Blind quantum computation (BQC) enables a client with less quantum computational ability to delegate her quantum computation to a server with strong quantum computational power while preserving the client’s privacy. Generally, many-qubit entangled states are often used to complete BQC tasks. But for a large-scale entangled state, it is difficult to be described since its Hilbert space dimension is increasing exponentially. Furthermore, the number of entangled qubits is limited in experiment of existing works. To tackle this problem, in this paper we propose a universal BQC protocol based on measurement with minor resources, where the trap technology is adopted to verify correctness of the server’s measurement outcomes during computation and testing process. In our model, there are two participants, a client who prepares initial single-qubit states and a server that performs universal quantum computation. The client is almost classical since she does not require any quantum computational power, quantum memory. To realize the client’s universal BQC, we construct an \(m\times n\) latticed state composed of six-qubit cluster states and eight-qubit cluster states, which needs less qubits than the brickwork state. Finally, we analyze and prove the blindness, correctness, universality and verifiability of our proposed BQC protocol.

Appendices

Appendix A

In this part, we show the schematic structures of six-qubit cluster states and eight-qubit cluster states in Figs. 4, 5 and 6. And we also give the form of graph state \(|G\rangle \) in Fig. 7.

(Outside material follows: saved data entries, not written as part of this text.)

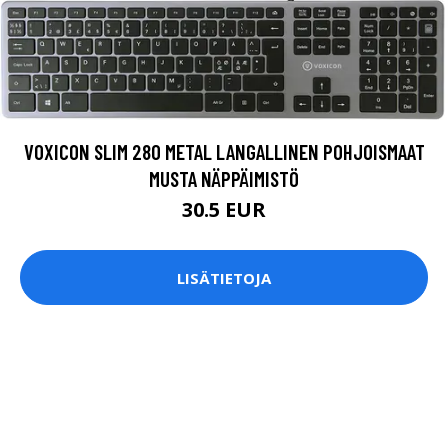
VOXICON SLIM 280 METAL LANGALLINEN POHJOISMAAT
MUSTA NÄPPÄIMISTÖ
30.5 EUR
LISÄTIETOJA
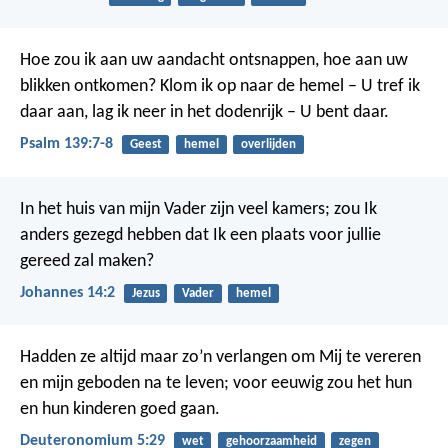
Hoe zou ik aan uw aandacht ontsnappen,
hoe aan uw
blikken ontkomen?
Klom ik op naar de hemel – U tref ik
daar aan,
lag ik neer in het dodenrijk – U bent daar.
Psalm 139:7-8
Geest
hemel
overlijden
In het huis van mijn Vader zijn veel kamers; zou Ik
anders gezegd hebben dat Ik een plaats voor jullie
gereed zal maken?
Johannes 14:2
Jezus
Vader
hemel
Hadden ze altijd maar zo’n verlangen om Mij te vereren
en mijn geboden na te leven; voor eeuwig zou het hun
en hun kinderen goed gaan.
Deuteronomium 5:29
wet
gehoorzaamheid
zegen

In Figs. 4, 5 and 6, a computation starts with the input information in two left qubits, and measurements are performed from left to right. Qubits labeled by \(\alpha _x\), \(\beta _x\), \(\gamma _x\), \(\delta _x\), \(\eta _x\) (\(x=1, 2\)) are measured such that the information for each qubit flows to the right along the lines. In general, each horizontal line represents a single qubit propagation, and each vertical connection represents single qubit interaction.

In Fig. 4, \(\alpha _x\) and \(\beta _x\) are rotation angles in (a). In (b), \(R_z(\alpha _x)\) and \(R_x(\alpha _x)\) are rotations about the Z-axis and X-axis, respectively. \(R_z'(\theta )=HR_z(\theta )\), and it is applicable to Figs. 5 and 6. The lines between qubits represent the controlled-Z which are applied before the computation begins.

Fig. 4

Schematic structure of six-qubit cluster states for gates S, T, X, Z, Y, I

In Fig. 5, \(\gamma _x\), \(\delta _x\) and \(\eta _x\) are rotations about the X-axis and Z-axis in (a). Note that extra gates H and \(R_z(-\frac{\pi }{2})\) need to be performed on the above qubit and the below qubit, respectively, to get a gate CNOT. If the cluster state does not contain the final quantum outputs, the operation \(R_z(-\frac{\pi }{2})\) will be naturally corrected by performing projective measurements \(|\pm _{{\eta _t}-\frac{\pi }{2}}\rangle \Leftrightarrow \frac{e^{\frac{i\pi }{4}}}{\sqrt{2}}[|0\rangle \pm e^{i({\eta _t}-\frac{\pi }{2})}|1\rangle ]\).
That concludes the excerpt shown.